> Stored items
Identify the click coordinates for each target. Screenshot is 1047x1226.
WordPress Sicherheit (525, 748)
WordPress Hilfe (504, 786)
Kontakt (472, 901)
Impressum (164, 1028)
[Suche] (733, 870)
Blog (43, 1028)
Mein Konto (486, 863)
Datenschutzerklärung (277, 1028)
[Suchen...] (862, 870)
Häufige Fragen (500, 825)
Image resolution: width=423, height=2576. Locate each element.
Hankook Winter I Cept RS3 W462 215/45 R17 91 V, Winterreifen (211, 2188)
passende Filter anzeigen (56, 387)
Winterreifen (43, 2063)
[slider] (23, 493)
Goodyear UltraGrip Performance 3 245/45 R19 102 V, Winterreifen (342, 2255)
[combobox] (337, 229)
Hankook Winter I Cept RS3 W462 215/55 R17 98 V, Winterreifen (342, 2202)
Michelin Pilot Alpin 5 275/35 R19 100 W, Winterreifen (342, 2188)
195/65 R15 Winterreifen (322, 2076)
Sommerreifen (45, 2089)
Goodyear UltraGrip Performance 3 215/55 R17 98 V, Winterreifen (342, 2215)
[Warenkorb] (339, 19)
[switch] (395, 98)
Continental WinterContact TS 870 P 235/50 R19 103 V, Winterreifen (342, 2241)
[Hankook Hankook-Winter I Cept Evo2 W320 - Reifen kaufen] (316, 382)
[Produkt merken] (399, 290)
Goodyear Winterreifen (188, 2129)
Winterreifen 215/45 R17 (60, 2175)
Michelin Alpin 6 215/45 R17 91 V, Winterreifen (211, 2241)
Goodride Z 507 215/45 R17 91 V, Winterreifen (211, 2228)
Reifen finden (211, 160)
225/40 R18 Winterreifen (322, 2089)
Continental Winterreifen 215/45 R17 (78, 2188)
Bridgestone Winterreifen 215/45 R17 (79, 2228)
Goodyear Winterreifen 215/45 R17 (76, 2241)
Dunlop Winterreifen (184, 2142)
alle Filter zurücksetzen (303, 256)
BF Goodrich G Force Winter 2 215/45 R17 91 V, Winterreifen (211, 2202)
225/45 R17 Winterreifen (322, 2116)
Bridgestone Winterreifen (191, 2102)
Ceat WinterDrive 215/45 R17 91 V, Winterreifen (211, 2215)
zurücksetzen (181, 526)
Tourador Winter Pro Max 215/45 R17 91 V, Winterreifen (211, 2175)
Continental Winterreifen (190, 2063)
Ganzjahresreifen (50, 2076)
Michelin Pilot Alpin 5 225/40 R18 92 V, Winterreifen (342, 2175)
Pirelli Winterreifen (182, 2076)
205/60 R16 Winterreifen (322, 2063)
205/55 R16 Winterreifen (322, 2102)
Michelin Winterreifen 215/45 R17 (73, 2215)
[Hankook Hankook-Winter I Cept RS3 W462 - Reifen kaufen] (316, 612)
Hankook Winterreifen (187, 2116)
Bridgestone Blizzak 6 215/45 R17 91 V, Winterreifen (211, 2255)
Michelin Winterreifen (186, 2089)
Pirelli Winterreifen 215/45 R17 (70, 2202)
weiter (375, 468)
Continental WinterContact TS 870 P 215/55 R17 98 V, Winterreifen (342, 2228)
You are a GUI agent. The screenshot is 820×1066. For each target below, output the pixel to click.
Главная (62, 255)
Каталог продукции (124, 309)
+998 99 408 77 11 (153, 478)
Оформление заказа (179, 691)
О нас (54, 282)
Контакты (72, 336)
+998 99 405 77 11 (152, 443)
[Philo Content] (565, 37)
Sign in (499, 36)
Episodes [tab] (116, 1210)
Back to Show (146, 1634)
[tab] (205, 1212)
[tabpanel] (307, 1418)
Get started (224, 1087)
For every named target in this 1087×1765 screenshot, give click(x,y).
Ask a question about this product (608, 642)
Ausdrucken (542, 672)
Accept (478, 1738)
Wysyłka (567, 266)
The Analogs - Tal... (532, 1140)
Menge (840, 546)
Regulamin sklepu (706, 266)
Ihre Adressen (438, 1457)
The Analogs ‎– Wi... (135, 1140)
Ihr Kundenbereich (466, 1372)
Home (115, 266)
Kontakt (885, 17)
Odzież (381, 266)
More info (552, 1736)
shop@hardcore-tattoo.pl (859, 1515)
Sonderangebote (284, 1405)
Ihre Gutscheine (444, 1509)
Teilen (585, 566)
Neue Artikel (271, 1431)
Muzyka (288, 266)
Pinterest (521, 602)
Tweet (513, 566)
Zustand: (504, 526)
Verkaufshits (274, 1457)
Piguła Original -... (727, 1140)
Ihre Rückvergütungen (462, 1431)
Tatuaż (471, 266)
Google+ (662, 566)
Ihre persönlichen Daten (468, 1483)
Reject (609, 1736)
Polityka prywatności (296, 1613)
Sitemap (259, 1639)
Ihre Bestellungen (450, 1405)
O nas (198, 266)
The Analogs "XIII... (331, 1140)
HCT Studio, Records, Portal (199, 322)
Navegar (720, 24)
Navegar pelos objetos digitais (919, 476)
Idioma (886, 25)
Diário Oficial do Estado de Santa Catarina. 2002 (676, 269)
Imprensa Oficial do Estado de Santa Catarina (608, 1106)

> Exercise prompt
In restating the data, begin at its first line, reproduce each line word for word, and conclude with the line that contains "passende Filter anzeigen (56, 387)".

> Response box
Identify the click coordinates for each target. Screenshot is 1047x1226.
WordPress Sicherheit (525, 748)
WordPress Hilfe (504, 786)
Kontakt (472, 901)
Impressum (164, 1028)
[Suche] (733, 870)
Blog (43, 1028)
Mein Konto (486, 863)
Datenschutzerklärung (277, 1028)
[Suchen...] (862, 870)
Häufige Fragen (500, 825)
Image resolution: width=423, height=2576. Locate each element.
Hankook Winter I Cept RS3 W462 215/45 R17 91 V, Winterreifen (211, 2188)
passende Filter anzeigen (56, 387)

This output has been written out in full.